• Excerpted records:
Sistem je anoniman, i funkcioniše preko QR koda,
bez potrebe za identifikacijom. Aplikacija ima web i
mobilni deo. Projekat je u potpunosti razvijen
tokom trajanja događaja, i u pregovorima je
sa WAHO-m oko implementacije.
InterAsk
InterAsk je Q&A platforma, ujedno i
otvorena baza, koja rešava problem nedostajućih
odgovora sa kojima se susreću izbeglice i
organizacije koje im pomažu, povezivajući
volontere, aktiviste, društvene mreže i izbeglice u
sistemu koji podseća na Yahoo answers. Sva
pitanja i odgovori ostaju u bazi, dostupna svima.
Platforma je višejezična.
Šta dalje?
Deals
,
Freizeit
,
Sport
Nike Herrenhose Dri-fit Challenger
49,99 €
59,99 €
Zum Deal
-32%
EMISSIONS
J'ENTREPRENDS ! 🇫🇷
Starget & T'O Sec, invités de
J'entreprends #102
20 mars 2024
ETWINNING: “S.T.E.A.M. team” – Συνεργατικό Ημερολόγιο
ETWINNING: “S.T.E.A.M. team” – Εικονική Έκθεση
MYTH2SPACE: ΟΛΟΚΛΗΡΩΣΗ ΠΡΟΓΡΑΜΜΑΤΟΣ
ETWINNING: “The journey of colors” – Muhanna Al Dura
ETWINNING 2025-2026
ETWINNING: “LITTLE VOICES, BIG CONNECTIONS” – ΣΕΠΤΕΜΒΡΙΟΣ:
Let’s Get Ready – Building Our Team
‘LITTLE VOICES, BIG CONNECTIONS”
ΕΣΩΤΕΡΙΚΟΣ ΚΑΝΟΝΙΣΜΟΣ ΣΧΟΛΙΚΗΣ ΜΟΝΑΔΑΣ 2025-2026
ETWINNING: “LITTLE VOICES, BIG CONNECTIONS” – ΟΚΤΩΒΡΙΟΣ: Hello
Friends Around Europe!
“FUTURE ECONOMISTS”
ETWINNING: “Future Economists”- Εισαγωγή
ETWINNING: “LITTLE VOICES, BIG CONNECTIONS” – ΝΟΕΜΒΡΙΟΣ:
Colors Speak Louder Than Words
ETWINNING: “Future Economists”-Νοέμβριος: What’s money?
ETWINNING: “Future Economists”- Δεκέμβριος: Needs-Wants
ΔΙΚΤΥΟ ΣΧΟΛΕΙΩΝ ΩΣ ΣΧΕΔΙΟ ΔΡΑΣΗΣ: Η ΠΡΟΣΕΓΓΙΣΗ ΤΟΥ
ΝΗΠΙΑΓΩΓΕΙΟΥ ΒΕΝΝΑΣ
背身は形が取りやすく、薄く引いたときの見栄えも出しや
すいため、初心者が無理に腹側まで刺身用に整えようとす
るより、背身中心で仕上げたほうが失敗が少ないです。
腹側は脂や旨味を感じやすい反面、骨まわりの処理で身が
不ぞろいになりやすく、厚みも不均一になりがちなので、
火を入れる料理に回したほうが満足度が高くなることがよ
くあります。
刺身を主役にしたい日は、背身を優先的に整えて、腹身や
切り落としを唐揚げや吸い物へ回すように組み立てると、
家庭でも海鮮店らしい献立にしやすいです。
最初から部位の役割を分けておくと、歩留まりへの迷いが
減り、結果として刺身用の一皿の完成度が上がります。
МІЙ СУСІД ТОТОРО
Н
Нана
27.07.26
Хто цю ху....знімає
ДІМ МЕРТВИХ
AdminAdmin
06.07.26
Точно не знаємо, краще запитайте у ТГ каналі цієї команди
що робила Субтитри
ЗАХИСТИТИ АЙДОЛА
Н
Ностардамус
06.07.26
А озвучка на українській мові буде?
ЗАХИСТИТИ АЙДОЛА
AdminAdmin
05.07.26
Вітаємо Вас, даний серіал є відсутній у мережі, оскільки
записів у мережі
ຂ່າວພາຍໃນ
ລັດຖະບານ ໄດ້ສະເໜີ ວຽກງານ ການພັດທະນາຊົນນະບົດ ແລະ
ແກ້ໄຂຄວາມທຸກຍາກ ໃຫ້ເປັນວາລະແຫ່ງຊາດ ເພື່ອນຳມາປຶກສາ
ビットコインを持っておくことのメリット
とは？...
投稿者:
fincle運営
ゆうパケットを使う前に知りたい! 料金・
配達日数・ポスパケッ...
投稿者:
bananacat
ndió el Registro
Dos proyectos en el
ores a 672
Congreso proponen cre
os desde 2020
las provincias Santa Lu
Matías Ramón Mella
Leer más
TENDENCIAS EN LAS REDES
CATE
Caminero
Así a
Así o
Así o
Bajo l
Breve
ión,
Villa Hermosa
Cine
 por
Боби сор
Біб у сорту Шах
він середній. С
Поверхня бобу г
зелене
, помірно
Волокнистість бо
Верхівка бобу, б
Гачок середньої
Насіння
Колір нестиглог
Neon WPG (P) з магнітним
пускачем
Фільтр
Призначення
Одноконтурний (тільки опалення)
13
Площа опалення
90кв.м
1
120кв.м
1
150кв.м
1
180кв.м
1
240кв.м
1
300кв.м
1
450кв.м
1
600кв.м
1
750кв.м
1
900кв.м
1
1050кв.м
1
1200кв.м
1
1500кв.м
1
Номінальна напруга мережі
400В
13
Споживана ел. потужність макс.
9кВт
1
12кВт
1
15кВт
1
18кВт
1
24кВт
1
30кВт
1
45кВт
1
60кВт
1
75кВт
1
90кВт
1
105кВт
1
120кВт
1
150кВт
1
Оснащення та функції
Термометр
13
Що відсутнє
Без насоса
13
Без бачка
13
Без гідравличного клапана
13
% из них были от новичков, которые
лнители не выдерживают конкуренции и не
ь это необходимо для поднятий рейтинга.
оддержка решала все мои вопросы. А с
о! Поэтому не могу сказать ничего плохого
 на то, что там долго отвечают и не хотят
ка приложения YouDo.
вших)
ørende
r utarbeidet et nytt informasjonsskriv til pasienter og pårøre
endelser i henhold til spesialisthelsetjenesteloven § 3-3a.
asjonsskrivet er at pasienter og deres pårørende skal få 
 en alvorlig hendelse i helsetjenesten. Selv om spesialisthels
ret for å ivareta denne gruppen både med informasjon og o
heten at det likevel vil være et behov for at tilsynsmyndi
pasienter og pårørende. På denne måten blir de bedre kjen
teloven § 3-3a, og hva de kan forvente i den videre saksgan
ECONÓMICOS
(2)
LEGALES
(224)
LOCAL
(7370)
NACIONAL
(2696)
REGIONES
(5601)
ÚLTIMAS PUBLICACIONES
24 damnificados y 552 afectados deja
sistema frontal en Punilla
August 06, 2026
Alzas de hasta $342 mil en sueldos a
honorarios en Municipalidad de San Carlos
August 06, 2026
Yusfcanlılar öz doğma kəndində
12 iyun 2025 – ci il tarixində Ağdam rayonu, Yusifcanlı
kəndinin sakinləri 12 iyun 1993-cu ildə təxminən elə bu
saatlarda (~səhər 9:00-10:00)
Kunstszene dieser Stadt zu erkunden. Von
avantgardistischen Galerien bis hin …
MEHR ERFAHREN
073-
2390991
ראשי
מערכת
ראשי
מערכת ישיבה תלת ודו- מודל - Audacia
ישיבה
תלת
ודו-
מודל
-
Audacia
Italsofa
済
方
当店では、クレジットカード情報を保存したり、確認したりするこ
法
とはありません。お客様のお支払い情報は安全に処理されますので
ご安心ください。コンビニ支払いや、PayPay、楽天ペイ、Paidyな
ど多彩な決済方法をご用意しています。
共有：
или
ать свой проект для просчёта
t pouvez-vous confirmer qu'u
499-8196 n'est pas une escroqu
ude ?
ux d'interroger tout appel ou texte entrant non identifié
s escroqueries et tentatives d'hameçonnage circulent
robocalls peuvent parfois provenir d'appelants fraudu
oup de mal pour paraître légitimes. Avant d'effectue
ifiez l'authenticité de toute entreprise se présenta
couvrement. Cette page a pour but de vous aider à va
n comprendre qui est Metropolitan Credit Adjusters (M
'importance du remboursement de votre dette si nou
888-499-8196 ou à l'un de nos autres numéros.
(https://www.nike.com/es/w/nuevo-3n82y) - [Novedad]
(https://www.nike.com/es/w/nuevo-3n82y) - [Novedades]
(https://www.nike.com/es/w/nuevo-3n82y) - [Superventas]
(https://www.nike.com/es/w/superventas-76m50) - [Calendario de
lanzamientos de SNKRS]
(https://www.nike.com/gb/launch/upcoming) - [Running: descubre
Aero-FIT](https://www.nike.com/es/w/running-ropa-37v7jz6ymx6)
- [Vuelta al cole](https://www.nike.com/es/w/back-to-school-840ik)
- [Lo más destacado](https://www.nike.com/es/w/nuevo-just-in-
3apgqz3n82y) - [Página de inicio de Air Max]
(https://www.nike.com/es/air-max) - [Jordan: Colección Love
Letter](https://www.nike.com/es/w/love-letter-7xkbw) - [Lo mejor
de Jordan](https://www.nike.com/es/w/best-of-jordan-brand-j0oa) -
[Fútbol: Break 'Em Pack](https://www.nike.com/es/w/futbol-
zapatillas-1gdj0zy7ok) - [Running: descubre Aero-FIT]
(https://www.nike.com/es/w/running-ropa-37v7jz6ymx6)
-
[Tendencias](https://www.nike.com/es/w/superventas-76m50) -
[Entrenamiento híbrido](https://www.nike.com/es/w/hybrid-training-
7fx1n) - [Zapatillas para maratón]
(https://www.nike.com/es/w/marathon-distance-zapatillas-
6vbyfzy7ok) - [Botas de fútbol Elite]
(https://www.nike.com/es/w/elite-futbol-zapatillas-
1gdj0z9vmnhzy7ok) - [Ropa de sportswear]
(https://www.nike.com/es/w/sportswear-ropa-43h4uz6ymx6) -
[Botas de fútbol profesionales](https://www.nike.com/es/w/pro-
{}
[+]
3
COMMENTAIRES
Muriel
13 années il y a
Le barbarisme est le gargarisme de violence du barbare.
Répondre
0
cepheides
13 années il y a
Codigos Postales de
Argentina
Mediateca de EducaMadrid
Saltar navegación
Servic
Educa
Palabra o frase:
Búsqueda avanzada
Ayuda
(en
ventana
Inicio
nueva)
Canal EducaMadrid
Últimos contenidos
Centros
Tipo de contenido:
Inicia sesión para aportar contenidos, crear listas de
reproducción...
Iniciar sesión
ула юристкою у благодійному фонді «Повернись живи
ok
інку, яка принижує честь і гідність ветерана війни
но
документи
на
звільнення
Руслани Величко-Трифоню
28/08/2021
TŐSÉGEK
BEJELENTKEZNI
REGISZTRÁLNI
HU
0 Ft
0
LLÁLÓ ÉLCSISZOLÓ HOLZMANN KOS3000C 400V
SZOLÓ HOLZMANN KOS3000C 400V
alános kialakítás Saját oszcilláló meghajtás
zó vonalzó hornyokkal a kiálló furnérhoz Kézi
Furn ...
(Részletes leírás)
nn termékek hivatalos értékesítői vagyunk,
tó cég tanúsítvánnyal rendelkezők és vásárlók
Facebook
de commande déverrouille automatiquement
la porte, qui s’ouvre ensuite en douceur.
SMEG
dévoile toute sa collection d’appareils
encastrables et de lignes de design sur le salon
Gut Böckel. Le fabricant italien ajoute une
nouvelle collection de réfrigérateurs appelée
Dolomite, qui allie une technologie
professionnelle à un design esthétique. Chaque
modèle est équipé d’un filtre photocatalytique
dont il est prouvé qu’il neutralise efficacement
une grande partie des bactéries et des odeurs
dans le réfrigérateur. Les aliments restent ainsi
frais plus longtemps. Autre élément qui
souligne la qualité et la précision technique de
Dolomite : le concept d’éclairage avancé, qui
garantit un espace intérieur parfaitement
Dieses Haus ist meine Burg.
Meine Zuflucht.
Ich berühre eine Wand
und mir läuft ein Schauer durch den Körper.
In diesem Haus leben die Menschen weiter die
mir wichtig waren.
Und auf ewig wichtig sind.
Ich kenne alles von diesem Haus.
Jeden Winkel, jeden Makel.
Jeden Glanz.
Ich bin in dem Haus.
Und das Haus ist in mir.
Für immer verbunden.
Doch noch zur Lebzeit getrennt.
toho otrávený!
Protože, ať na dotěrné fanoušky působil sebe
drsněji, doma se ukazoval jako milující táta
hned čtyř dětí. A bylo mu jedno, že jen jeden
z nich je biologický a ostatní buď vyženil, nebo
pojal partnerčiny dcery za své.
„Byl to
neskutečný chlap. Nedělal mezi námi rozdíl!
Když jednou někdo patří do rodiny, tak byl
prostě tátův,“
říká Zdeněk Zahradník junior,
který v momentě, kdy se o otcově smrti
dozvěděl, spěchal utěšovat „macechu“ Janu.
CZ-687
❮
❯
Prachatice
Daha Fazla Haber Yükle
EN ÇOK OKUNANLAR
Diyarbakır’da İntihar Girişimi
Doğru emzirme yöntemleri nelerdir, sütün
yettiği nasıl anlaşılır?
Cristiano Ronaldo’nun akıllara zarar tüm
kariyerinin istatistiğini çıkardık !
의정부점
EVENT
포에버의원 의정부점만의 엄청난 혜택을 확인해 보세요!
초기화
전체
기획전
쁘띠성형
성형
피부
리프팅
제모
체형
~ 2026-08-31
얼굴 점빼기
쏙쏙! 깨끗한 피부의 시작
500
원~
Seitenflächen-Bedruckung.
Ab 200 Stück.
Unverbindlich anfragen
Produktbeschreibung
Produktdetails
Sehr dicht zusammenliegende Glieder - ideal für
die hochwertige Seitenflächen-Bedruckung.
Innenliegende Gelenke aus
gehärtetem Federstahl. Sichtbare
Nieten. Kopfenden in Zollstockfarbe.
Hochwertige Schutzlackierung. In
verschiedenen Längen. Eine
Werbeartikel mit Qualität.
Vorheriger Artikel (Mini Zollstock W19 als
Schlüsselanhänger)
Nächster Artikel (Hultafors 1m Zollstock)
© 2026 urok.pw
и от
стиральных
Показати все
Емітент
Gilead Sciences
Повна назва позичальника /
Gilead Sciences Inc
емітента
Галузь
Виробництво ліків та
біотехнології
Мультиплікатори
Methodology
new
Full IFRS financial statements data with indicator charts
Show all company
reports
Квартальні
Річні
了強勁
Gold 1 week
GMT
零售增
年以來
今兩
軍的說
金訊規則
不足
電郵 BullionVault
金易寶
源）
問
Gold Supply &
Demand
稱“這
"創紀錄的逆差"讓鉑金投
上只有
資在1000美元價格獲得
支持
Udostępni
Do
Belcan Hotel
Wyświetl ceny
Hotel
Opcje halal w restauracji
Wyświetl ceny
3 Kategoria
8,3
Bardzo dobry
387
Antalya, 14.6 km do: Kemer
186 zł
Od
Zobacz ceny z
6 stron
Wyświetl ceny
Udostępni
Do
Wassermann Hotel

• Task objective: From the listing above, repeat exactly the lines starting at the line that includes "ка приложения YouDo." and ending at the line that includes "ret for å ivareta", with nothing outside that span.

• Response to the exercise:
ка приложения YouDo.
вших)
ørende
r utarbeidet et nytt informasjonsskriv til pasienter og pårøre
endelser i henhold til spesialisthelsetjenesteloven § 3-3a.
asjonsskrivet er at pasienter og deres pårørende skal få 
 en alvorlig hendelse i helsetjenesten. Selv om spesialisthels
ret for å ivareta denne gruppen både med informasjon og o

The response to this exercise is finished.